* _EXERCISE_
The copy has to match the records word for word and include no pictures.

* _SOURCE RECORDS_
==================================================

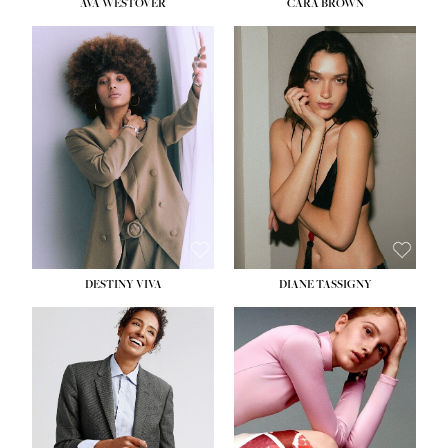
AVA WESTOVER
CARA BROWN
DESTINY VIVA
DIANE TASSIGNY
HEIGHT:
5' 10½''
BUST:
34''
WAIST:
26''
HIPS:
37½''
DRESS:
6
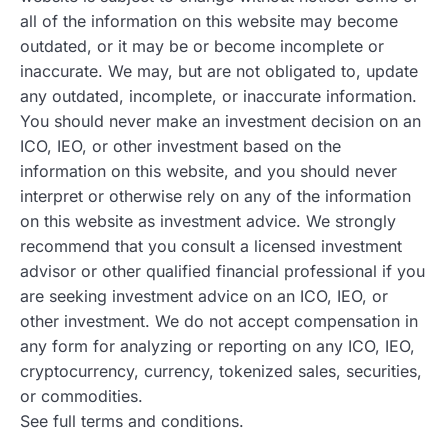
all of the information on this website may become
outdated, or it may be or become incomplete or
inaccurate. We may, but are not obligated to, update
any outdated, incomplete, or inaccurate information.
You should never make an investment decision on an
ICO, IEO, or other investment based on the
information on this website, and you should never
interpret or otherwise rely on any of the information
on this website as investment advice. We strongly
recommend that you consult a licensed investment
advisor or other qualified financial professional if you
are seeking investment advice on an ICO, IEO, or
other investment. We do not accept compensation in
any form for analyzing or reporting on any ICO, IEO,
cryptocurrency, currency, tokenized sales, securities,
or commodities.
See full terms and conditions.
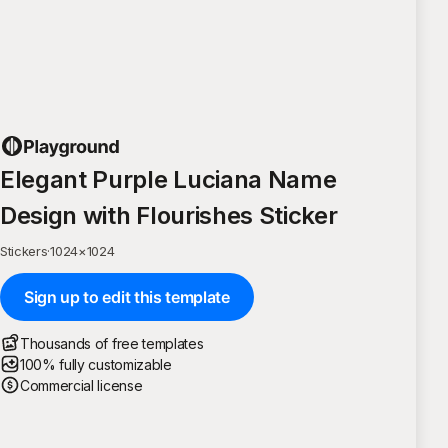
Elegant Purple Luciana Name
Design with Flourishes Sticker
Stickers
·
1024
×
1024
Sign up to edit this template
Thousands of free templates
100% fully customizable
Commercial license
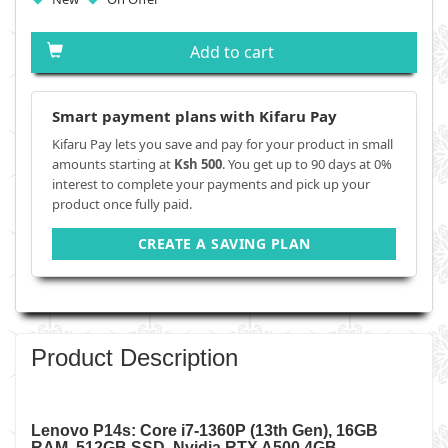
Add to cart
Smart payment plans with Kifaru Pay
Kifaru Pay lets you save and pay for your product in small
amounts starting at
Ksh 500
. You get up to 90 days at 0%
interest to complete your payments and pick up your
product once fully paid.
CREATE A SAVING PLAN
Product Description
Lenovo P14s: Core i7-1360P (13th Gen), 16GB
RAM, 512GB SSD, Nvidia RTX A500 4GB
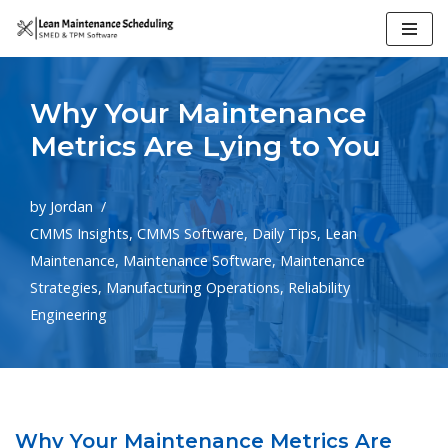
Skip
to
Why Your Maintenance
content
Metrics Are Lying to You
by
Jordan
CMMS Insights
,
CMMS Software
,
Daily Tips
,
Lean
Maintenance
,
Maintenance Software
,
Maintenance
Strategies
,
Manufacturing Operations
,
Reliability
Engineering
Why Your Maintenance Metrics Are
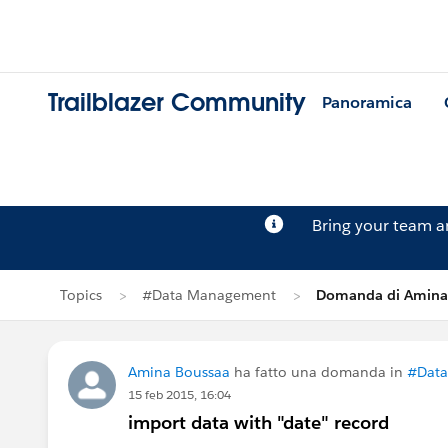
Trailblazer Community
Panoramica
Bring your team 
Topics
#Data Management
Domanda di Amina
Amina Boussaa
ha fatto una domanda in
#Dat
15 feb 2015, 16:04
import data with "date" record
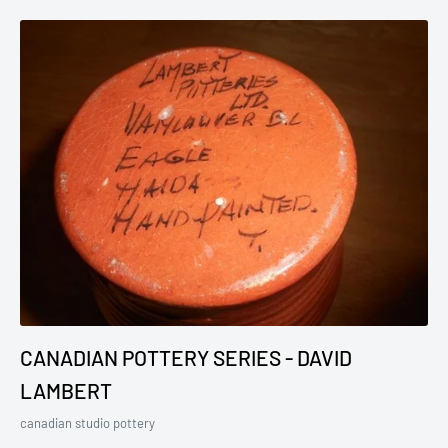
CANADIAN POTTERY SERIES - DAVID
LAMBERT
canadian studio pottery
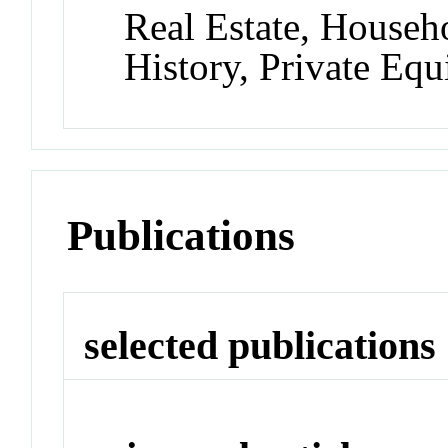
Real Estate, Househ
History, Private Equ
Publications
selected publications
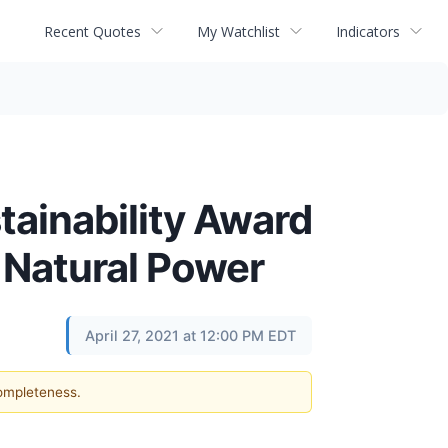
Recent Quotes
My Watchlist
Indicators
tainability Award
 Natural Power
April 27, 2021 at 12:00 PM EDT
completeness.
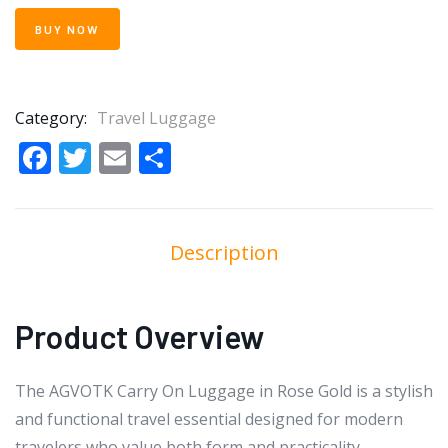
BUY NOW
Category:
Travel Luggage
Facebook
Twitter
Email
Share
Description
Product Overview
The AGVOTK Carry On Luggage in Rose Gold is a stylish
and functional travel essential designed for modern
travelers who value both form and practicality.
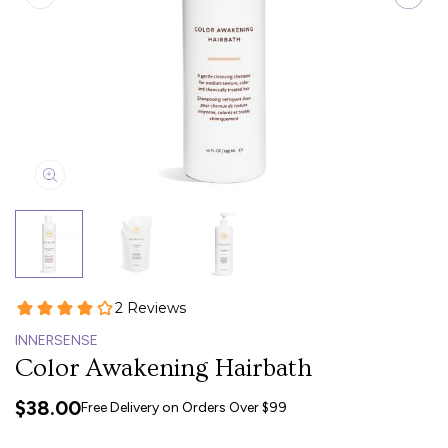
INNERSENSE
Color Awakening Hairbath
$38.00
Free Delivery on Orders Over $99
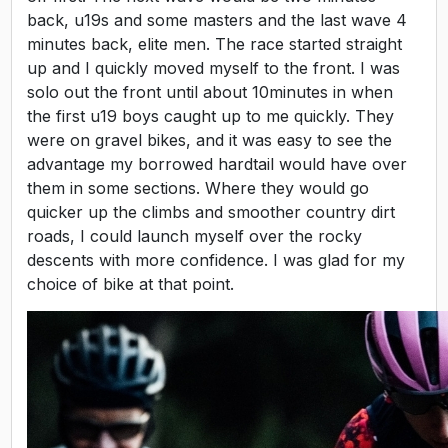
back, u19s and some masters and the last wave 4
minutes back, elite men. The race started straight
up and I quickly moved myself to the front. I was
solo out the front until about 10minutes in when
the first u19 boys caught up to me quickly. They
were on gravel bikes, and it was easy to see the
advantage my borrowed hardtail would have over
them in some sections. Where they would go
quicker up the climbs and smoother country dirt
roads, I could launch myself over the rocky
descents with more confidence. I was glad for my
choice of bike at that point.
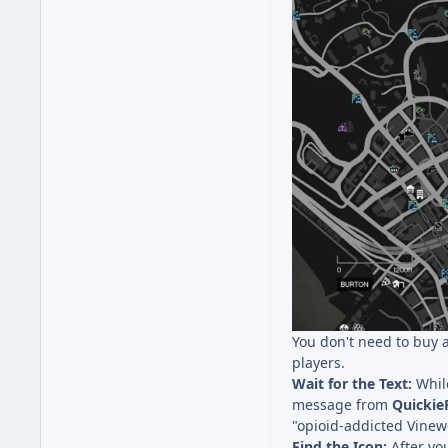
You don't need to buy a
players.
Wait for the Text:
While
message from
Quicki
"opioid-addicted Vinewo
Find the Icon:
After you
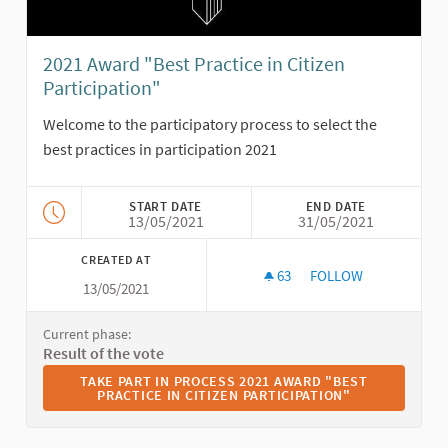
2021 Award "Best Practice in Citizen
Participation"
Welcome to the participatory process to select the
best practices in participation 2021
START DATE
END DATE
13/05/2021
31/05/2021
CREATED AT
63
63 FOLLOWERS
FOLLOW
13/05/2021
2021 AWARD "BEST P
Current phase:
Result of the vote
TAKE PART IN PROCESS 2021 AWARD "BEST PRACTICE I
TAKE PART IN PROCESS 2021 AWARD "BEST
PRACTICE IN CITIZEN PARTICIPATION"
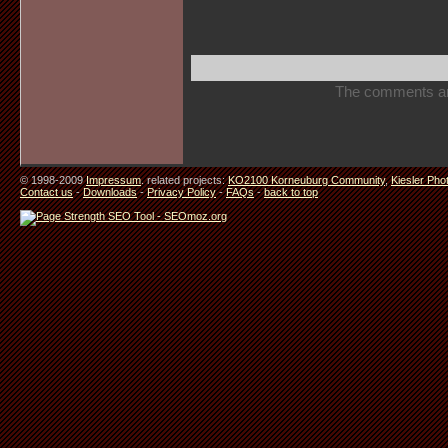
The comments are 
© 1998-2009
Impressum
. related projects:
KO2100 Korneuburg Community
,
Kiesler Pho
Contact us
-
Downloads
-
Privacy Policy
-
FAQs
-
back to top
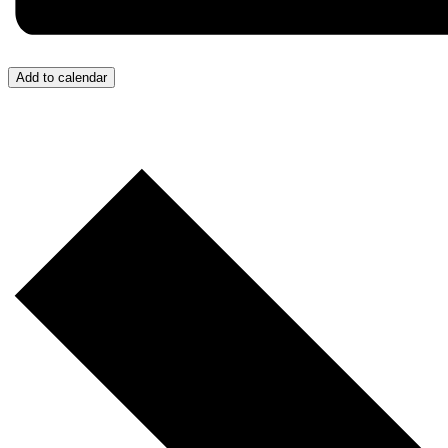
Add to calendar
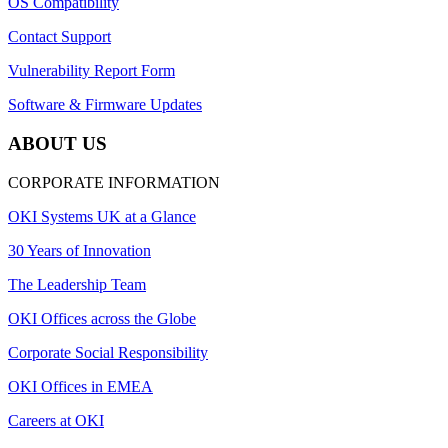
OS Compatibility
Contact Support
Vulnerability Report Form
Software & Firmware Updates
ABOUT US
CORPORATE INFORMATION
OKI Systems UK at a Glance
30 Years of Innovation
The Leadership Team
OKI Offices across the Globe
Corporate Social Responsibility
OKI Offices in EMEA
Careers at OKI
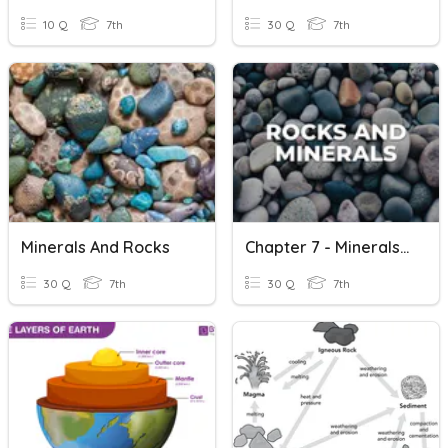
10 Q
7th
30 Q
7th
Minerals And Rocks
Chapter 7 - Minerals And Rocks
30 Q
7th
30 Q
7th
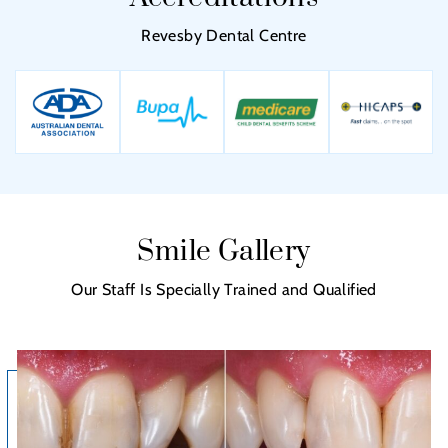
Revesby Dental Centre
Smile Gallery
Our Staff Is Specially Trained and Qualified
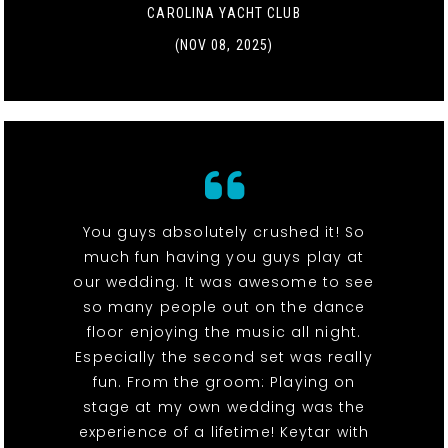
CAROLINA YACHT CLUB
(NOV 08, 2025)
You guys absolutely crushed it! So
much fun having you guys play at
our wedding. It was awesome to see
so many people out on the dance
floor enjoying the music all night.
Especially the second set was really
fun. From the groom: Playing on
stage at my own wedding was the
experience of a lifetime! Keytar with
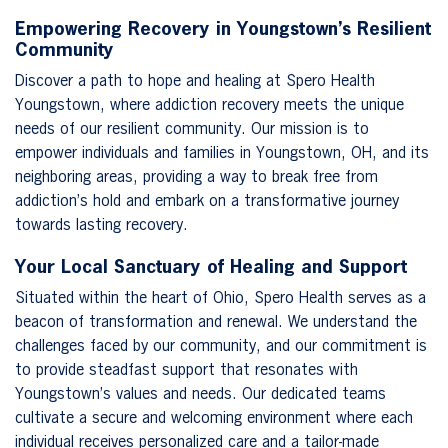
Empowering Recovery in Youngstown’s Resilient
Community
Discover a path to hope and healing at Spero Health
Youngstown, where addiction recovery meets the unique
needs of our resilient community. Our mission is to
empower individuals and families in Youngstown, OH, and its
neighboring areas, providing a way to break free from
addiction’s hold and embark on a transformative journey
towards lasting recovery.
Your Local Sanctuary of Healing and Support
Situated within the heart of Ohio, Spero Health serves as a
beacon of transformation and renewal. We understand the
challenges faced by our community, and our commitment is
to provide steadfast support that resonates with
Youngstown’s values and needs. Our dedicated teams
cultivate a secure and welcoming environment where each
individual receives personalized care and a tailor-made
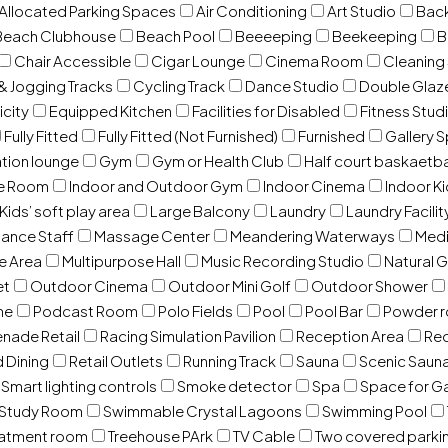
 Allocated Parking Spaces
Air Conditioning
Art Studio
Back
Beach Clubhouse
Beach Pool
Beeeeping
Beekeeping
B
Chair Accessible
Cigar Lounge
Cinema Room
Cleaning
& Jogging Tracks
Cycling Track
Dance Studio
Double Gla
icity
Equipped Kitchen
Facilities for Disabled
Fitness Stud
Fully Fitted
Fully Fitted (Not Furnished)
Furnished
Gallery 
ation lounge
Gym
Gym or Health Club
Half court baskaetba
ce Room
Indoor and Outdoor Gym
Indoor Cinema
Indoor Ki
Kids’ soft play area
Large Balcony
Laundry
Laundry Facilit
ance Staff
Massage Center
Meandering Waterways
Med
e Area
Multipurpose Hall
Music Recording Studio
Natural 
et
Outdoor Cinema
Outdoor Mini Golf
Outdoor Shower
ne
Podcast Room
Polo Fields
Pool
Pool Bar
Powder 
nade Retail
Racing Simulation Pavilion
Reception Area
Rec
d Dining
Retail Outlets
Running Track
Sauna
Scenic Saun
Smart lighting controls
Smoke detector
Spa
Space for G
Study Room
Swimmable Crystal Lagoons
Swimming Pool
eatment room
Treehouse PArk
TV Cable
Two covered parki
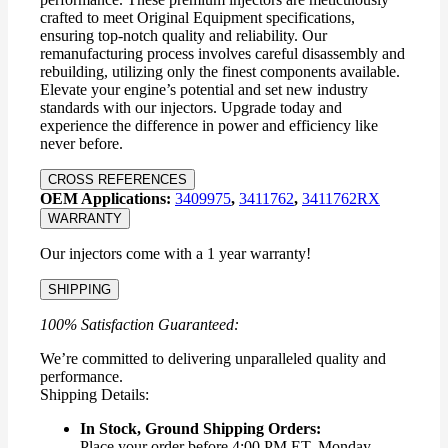
crafted to meet Original Equipment specifications,
ensuring top-notch quality and reliability. Our
remanufacturing process involves careful disassembly and
rebuilding, utilizing only the finest components available.
Elevate your engine’s potential and set new industry
standards with our injectors. Upgrade today and
experience the difference in power and efficiency like
never before.
CROSS REFERENCES
OEM Applications:
3409975
,
3411762
,
3411762RX
WARRANTY
Our injectors come with a 1 year warranty!
SHIPPING
100% Satisfaction Guaranteed:
We’re committed to delivering unparalleled quality and
performance.
Shipping Details:
In Stock, Ground Shipping Orders:
Place your order before 4:00 PM ET, Monday –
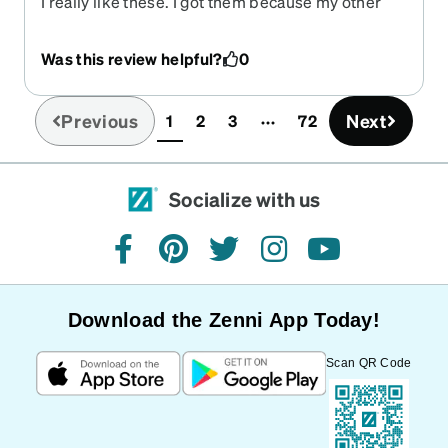
I really like these. I got them because my other
ones from here started wearing down after 3
years. This style of glasses makes me feel more
Was this review helpful?
0
confident, and stylish. If you are hesitant about
getting some frames through here, don’t be! It’s a
life changer, and so much better on your pockets
Previous
Next
1
2
3
72
(current)
then else where!
Socialize with us
facebook
pinterest
twitter
instagram
youtube
Download the Zenni App Today!
Scan QR Code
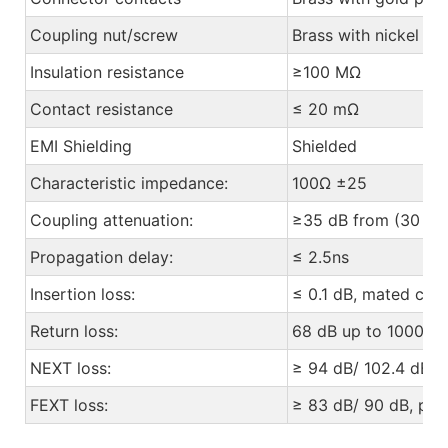
Coupling nut/screw
Brass with nickel pl
Insulation resistance
≥100 MΩ
Contact resistance
≤ 20 mΩ
EMI Shielding
Shielded
Characteristic impedance:
100Ω ±25
Coupling attenuation:
≥35 dB from (30 to
Propagation delay:
≤ 2.5ns
Insertion loss:
≤ 0.1 dB, mated con
Return loss:
68 dB up to 1000 M
NEXT loss:
≥ 94 dB/ 102.4 dB, p
FEXT loss:
≥ 83 dB/ 90 dB, pair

==================================================

* _RESULT_
AVA WESTOVER
CARA BROWN
DESTINY VIVA
DIANE TASSIGNY
HEIGHT:
5' 10½''
BUST:
34''
WAIST:
26''
HIPS:
37½''
DRESS:
6
all of the information on this website may become
outdated, or it may be or become incomplete or
inaccurate. We may, but are not obligated to, update
any outdated, incomplete, or inaccurate information.
You should never make an investment decision on an
ICO, IEO, or other investment based on the
information on this website, and you should never
interpret or otherwise rely on any of the information
on this website as investment advice. We strongly
recommend that you consult a licensed investment
advisor or other qualified financial professional if you
are seeking investment advice on an ICO, IEO, or
other investment. We do not accept compensation in
any form for analyzing or reporting on any ICO, IEO,
cryptocurrency, currency, tokenized sales, securities,
or commodities.
See full terms and conditions.
Elegant Purple Luciana Name
Design with Flourishes Sticker
Stickers
·
1024
×
1024
Sign up to edit this template
Thousands of free templates
100% fully customizable
Commercial license
Add to cart
Smart payment plans with Kifaru Pay
Kifaru Pay lets you save and pay for your product in small
amounts starting at
Ksh 500
. You get up to 90 days at 0%
interest to complete your payments and pick up your
product once fully paid.
CREATE A SAVING PLAN
Product Description
Lenovo P14s: Core i7-1360P (13th Gen), 16GB
RAM, 512GB SSD, Nvidia RTX A500 4GB
Skip
to
Why Your Maintenance
content
Metrics Are Lying to You
by
Jordan
CMMS Insights
,
CMMS Software
,
Daily Tips
,
Lean
Maintenance
,
Maintenance Software
,
Maintenance
Strategies
,
Manufacturing Operations
,
Reliability
Engineering
Why Your Maintenance Metrics Are
Trailblazer Community
Panoramica
Bring your team 
Topics
#Data Management
Domanda di Amina
Amina Boussaa
ha fatto una domanda in
#Dat
15 feb 2015, 16:04
import data with "date" record
CANADIAN POTTERY SERIES - DAVID
LAMBERT
canadian studio pottery
Real Estate, Househ
History, Private Equ
Publications
selected publications
Recent Quotes
My Watchlist
Indicators
tainability Award
 Natural Power
April 27, 2021 at 12:00 PM EDT
completeness.
BUY NOW
Category:
Travel Luggage
Facebook
Twitter
Email
Share
Description
Product Overview
The AGVOTK Carry On Luggage in Rose Gold is a stylish
and functional travel essential designed for modern
travelers who value both form and practicality.
INNERSENSE
Color Awakening Hairbath
$38.00
Free Delivery on Orders Over $99
back, u19s and some masters and the last wave 4
minutes back, elite men. The race started straight
up and I quickly moved myself to the front. I was
solo out the front until about 10minutes in when
the first u19 boys caught up to me quickly. They
were on gravel bikes, and it was easy to see the
advantage my borrowed hardtail would have over
them in some sections. Where they would go
quicker up the climbs and smoother country dirt
roads, I could launch myself over the rocky
descents with more confidence. I was glad for my
choice of bike at that point.
You don't need to buy a
players.
Wait for the Text:
While
message from
Quicki
"opioid-addicted Vinewo
Find the Icon:
After you
2021 Award "Best Practice in Citizen
Participation"
Welcome to the participatory process to select the
best practices in participation 2021
START DATE
END DATE
13/05/2021
31/05/2021
CREATED AT
63
63 FOLLOWERS
FOLLOW
13/05/2021
2021 AWARD "BEST P
Current phase:
Result of the vote
TAKE PART IN PROCESS 2021 AWARD "BEST PRACTICE I
TAKE PART IN PROCESS 2021 AWARD "BEST
PRACTICE IN CITIZEN PARTICIPATION"
The comments are 
© 1998-2009
Impressum
. related projects:
KO2100 Korneuburg Community
,
Kiesler Pho
Contact us
-
Downloads
-
Privacy Policy
-
FAQs
-
back to top
Add to calendar
OS Compatibility
Contact Support
Vulnerability Report Form
Software & Firmware Updates
ABOUT US
CORPORATE INFORMATION
OKI Systems UK at a Glance
30 Years of Innovation
The Leadership Team
OKI Offices across the Globe
Corporate Social Responsibility
OKI Offices in EMEA
Careers at OKI
10 Q
7th
30 Q
7th
Minerals And Rocks
Chapter 7 - Minerals And Rocks
30 Q
7th
30 Q
7th
Revesby Dental Centre
Smile Gallery
Our Staff Is Specially Trained and Qualified
CAROLINA YACHT CLUB
(NOV 08, 2025)
You guys absolutely crushed it! So
much fun having you guys play at
our wedding. It was awesome to see
so many people out on the dance
floor enjoying the music all night.
Especially the second set was really
fun. From the groom: Playing on
stage at my own wedding was the
experience of a lifetime! Keytar with
Empowering Recovery in Youngstown’s Resilient
Community
Discover a path to hope and healing at Spero Health
Youngstown, where addiction recovery meets the unique
needs of our resilient community. Our mission is to
empower individuals and families in Youngstown, OH, and its
neighboring areas, providing a way to break free from
addiction’s hold and embark on a transformative journey
towards lasting recovery.
Your Local Sanctuary of Healing and Support
Situated within the heart of Ohio, Spero Health serves as a
beacon of transformation and renewal. We understand the
challenges faced by our community, and our commitment is
to provide steadfast support that resonates with
Youngstown’s values and needs. Our dedicated teams
cultivate a secure and welcoming environment where each
individual receives personalized care and a tailor-made
 Allocated Parking Spaces
Air Conditioning
Art Studio
Back
Beach Clubhouse
Beach Pool
Beeeeping
Beekeeping
B
Chair Accessible
Cigar Lounge
Cinema Room
Cleaning
& Jogging Tracks
Cycling Track
Dance Studio
Double Gla
icity
Equipped Kitchen
Facilities for Disabled
Fitness Stud
Fully Fitted
Fully Fitted (Not Furnished)
Furnished
Gallery 
ation lounge
Gym
Gym or Health Club
Half court baskaetba
ce Room
Indoor and Outdoor Gym
Indoor Cinema
Indoor Ki
Kids’ soft play area
Large Balcony
Laundry
Laundry Facilit
ance Staff
Massage Center
Meandering Waterways
Med
e Area
Multipurpose Hall
Music Recording Studio
Natural 
et
Outdoor Cinema
Outdoor Mini Golf
Outdoor Shower
ne
Podcast Room
Polo Fields
Pool
Pool Bar
Powder 
nade Retail
Racing Simulation Pavilion
Reception Area
Rec
d Dining
Retail Outlets
Running Track
Sauna
Scenic Saun
Smart lighting controls
Smoke detector
Spa
Space for G
Study Room
Swimmable Crystal Lagoons
Swimming Pool
eatment room
Treehouse PArk
TV Cable
Two covered parki
crafted to meet Original Equipment specifications,
ensuring top-notch quality and reliability. Our
remanufacturing process involves careful disassembly and
rebuilding, utilizing only the finest components available.
Elevate your engine’s potential and set new industry
standards with our injectors. Upgrade today and
experience the difference in power and efficiency like
never before.
CROSS REFERENCES
OEM Applications:
3409975
,
3411762
,
3411762RX
WARRANTY
Our injectors come with a 1 year warranty!
SHIPPING
100% Satisfaction Guaranteed:
We’re committed to delivering unparalleled quality and
performance.
Shipping Details:
In Stock, Ground Shipping Orders:
Place your order before 4:00 PM ET, Monday –
I really like these. I got them because my other
ones from here started wearing down after 3
years. This style of glasses makes me feel more
Was this review helpful?
0
confident, and stylish. If you are hesitant about
getting some frames through here, don’t be! It’s a
life changer, and so much better on your pockets
Previous
Next
1
2
3
72
(current)
then else where!
Socialize with us
facebook
pinterest
twitter
instagram
youtube
Download the Zenni App Today!
Scan QR Code
Coupling nut/screw
Brass with nickel pl
Insulation resistance
≥100 MΩ
Contact resistance
≤ 20 mΩ
EMI Shielding
Shielded
Characteristic impedance:
100Ω ±25
Coupling attenuation:
≥35 dB from (30 to
Propagation delay:
≤ 2.5ns
Insertion loss:
≤ 0.1 dB, mated con
Return loss:
68 dB up to 1000 M
NEXT loss:
≥ 94 dB/ 102.4 dB, p
FEXT loss:
≥ 83 dB/ 90 dB, pair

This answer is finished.